Politik: Der Big Brother Award 2009 in der Kategorie „Politik“ geht an Ursula von der Leyen, Bundesministerin für Familie, Senioren, Frauen und Jugend. Sie hat innerhalb des letzten Jahres ein System zur Inhaltskontrolle im Internet vorangetrieben, das zu einer Technik von orwellschen Ausmaßen heranwachsen kann. Dazu und für ihren persönlichen Wahlkampf benutzte sie sexuell missbrauchte Kinder, ohne tatsächlich irgendetwas gegen Missbrauch zu unternehmen.

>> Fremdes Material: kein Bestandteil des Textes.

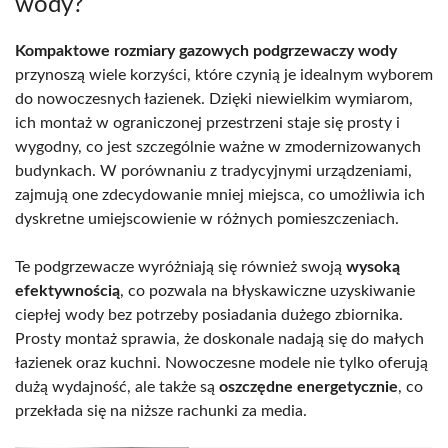
wody?
Kompaktowe rozmiary gazowych podgrzewaczy wody
przynoszą wiele korzyści, które czynią je idealnym wyborem
do nowoczesnych łazienek. Dzięki niewielkim wymiarom,
ich montaż w ograniczonej przestrzeni staje się prosty i
wygodny, co jest szczególnie ważne w zmodernizowanych
budynkach. W porównaniu z tradycyjnymi urządzeniami,
zajmują one zdecydowanie mniej miejsca, co umożliwia ich
dyskretne umiejscowienie w różnych pomieszczeniach.
Te podgrzewacze wyróżniają się również swoją
wysoką
efektywnością
, co pozwala na błyskawiczne uzyskiwanie
ciepłej wody bez potrzeby posiadania dużego zbiornika.
Prosty montaż sprawia, że doskonale nadają się do małych
łazienek oraz kuchni. Nowoczesne modele nie tylko oferują
dużą wydajność, ale także są
oszczędne energetycznie
, co
przekłada się na niższe rachunki za media.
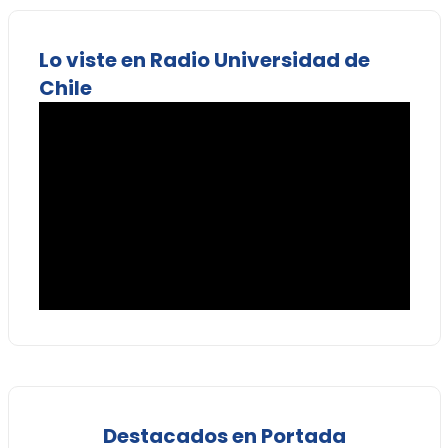
Lo viste en Radio Universidad de
Chile
Destacados en Portada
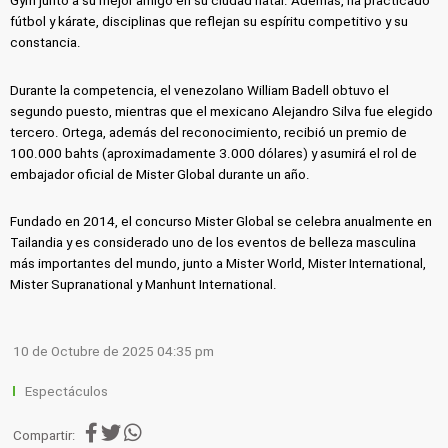
Gym junto a su mejor amigo en su ciudad natal. Además, ha practicado
fútbol y kárate, disciplinas que reflejan su espíritu competitivo y su
constancia.
Durante la competencia, el venezolano William Badell obtuvo el
segundo puesto, mientras que el mexicano Alejandro Silva fue elegido
tercero. Ortega, además del reconocimiento, recibió un premio de
100.000 bahts (aproximadamente 3.000 dólares) y asumirá el rol de
embajador oficial de Mister Global durante un año.
Fundado en 2014, el concurso Mister Global se celebra anualmente en
Tailandia y es considerado uno de los eventos de belleza masculina
más importantes del mundo, junto a Mister World, Mister International,
Mister Supranational y Manhunt International.
10 de Octubre de 2025 04:35 pm
Espectáculos
Compartir:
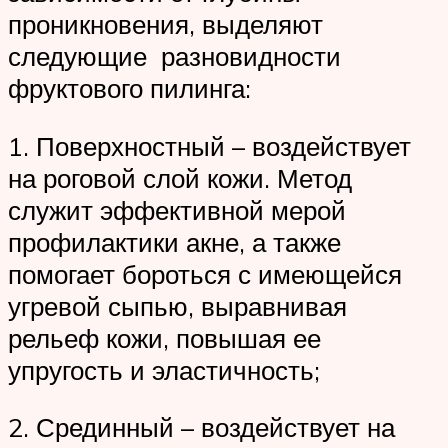
проникновения, выделяют
следующие разновидности
фруктового пилинга:
1. Поверхностный – воздействует
на роговой слой кожи. Метод
служит эффективной мерой
профилактики акне, а также
помогает бороться с имеющейся
угревой сыпью, выравнивая
рельеф кожи, повышая ее
упругость и эластичность;
2. Срединный – воздействует на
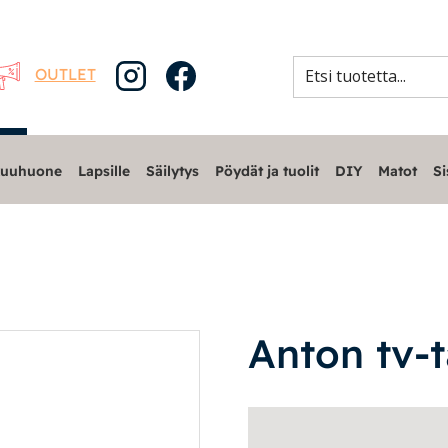
OUTLET
uuhuone
Lapsille
Säilytys
Pöydät ja tuolit
DIY
Matot
Si
Anton tv-t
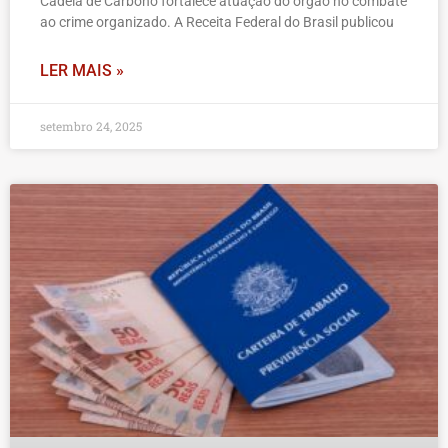
Cadeia de Carbono fortalece atuação do órgão no combate
ao crime organizado. A Receita Federal do Brasil publicou
LER MAIS »
setembro 24, 2025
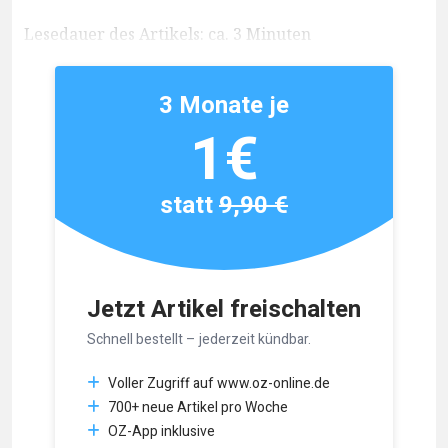
Lesedauer des Artikels: ca. 3 Minuten
3 Monate je
1€
statt
9,90 €
Jetzt Artikel freischalten
Schnell bestellt – jederzeit kündbar.
Voller Zugriff auf www.oz-online.de
700+ neue Artikel pro Woche
OZ-App inklusive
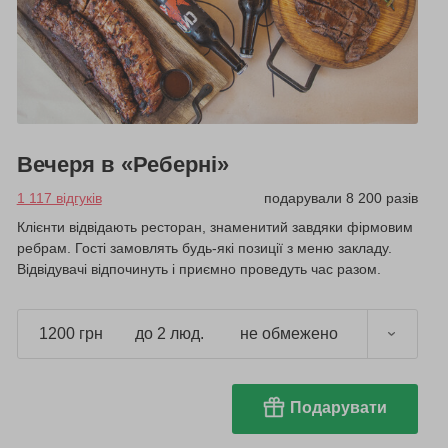
Вечеря в «Реберні»
1 117 відгуків
подарували 8 200 разів
Клієнти відвідають ресторан, знаменитий завдяки фірмовим
ребрам. Гості замовлять будь-які позиції з меню закладу.
Відвідувачі відпочинуть і приємно проведуть час разом.
1200 грн
до 2 люд.
не обмежено
Подарувати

Arbeitswelt: Der Big Brother Award 2009 in der Kategorie „Arbeitswelt“ geht an die versammelte Gesellschaft derer, die dem Wahn erlegen sind, man erhielte produktive und motivierte Mitarbeiterinnen und Mitarbeiter durch umfassende Überwachung und Abbildung von Leistung in Zahlen. Stellvertretend für diese Gesellschaft und als Punktsieger in der Kategorie „Kuriosität“ wird die Claas GmbH für ihren Mähdrescher mit Wanze ausgezeichnet. Genannt werden folgende Firmen: Deutsche Bahn, Deutsche Post, Lidl, Deutsche Telekom, Drogeriekette Müller, Kreisverwaltung Schleswig-Flensburg, Uni Kassel, HDI Gerling, Bäckerei Sehne, Kik Textilien, Helmut Naujoks, Claas Landmaschinen.
Lebenswerk: Bundesinnenminister Wolfgang Schäuble erhält den Big Brother Award in der Kategorie „Lifetime“ für den Umbau des BKA in ein zentrales deutsches FBI mit geheimpolizeilichen Befugnissen zur präventiven Vorfeldausforschung, für die Legalisierung der heimlichen Online-Durchsuchung von Computern, für die Errichtung einer gemeinsamen Anti-Terror-Datei sowie einer neuen Abhörzentrale für alle Sicherheitsbehörden. Besonders „preiswürdig“ sind Schäubles obsessive Bestrebungen, den demokratischen Rechtsstaat in einen präventiv-autoritären Sicherheitsstaat umzubauen. Dies führte zu einer gefährlichen Entgrenzung von Polizei, Geheimdiensten und Militär und damit zu einer Gefährdung von Bürgerrechten, Datenschutz und Demokratie.
Behörden: Preisträger in dieser Kategorie ist das Berliner Organisationskomitee der Leichtathletik-WM. Es wird ausgezeichnet für sein Verlangen gegenüber Journalisten, dass diese Zustimmung geben zu einer umfassenden Überprüfung ihrer persönlichen Daten durch die Sicherheitsbehörden. Damit hat es unter einem nur schlecht getarnten Deckmäntelchen namens Sicherheit ein erhebliches Vergehen an einem Grundwert eines freiheitlichen Staatswesens, nämlich der Pressefreiheit, begangen.